Search the data for the word "entrega" and copy each line that has it.

--- Data Enclosed Below ---

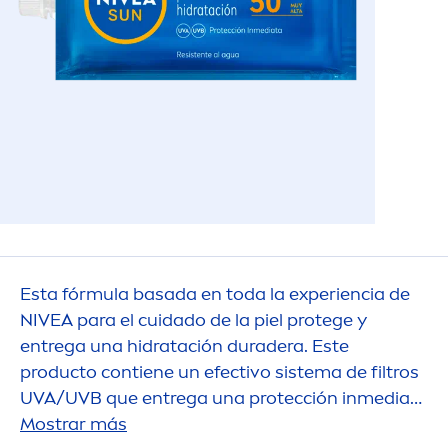
Esta fórmula basada en toda la experiencia de
NIVEA
para el cuidado de la piel protege y
entrega una hidratación duradera. Este
producto contiene un efectivo sistema de filtros
UVA/UVB que entrega una protección inmediata
y duradera y reduce el riesgo de alergias solares.
Mostrar más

--- End of Enclosed Data ---

Output of the task
entrega una hidratación duradera. Este
UVA/UVB que entrega una protección inmediata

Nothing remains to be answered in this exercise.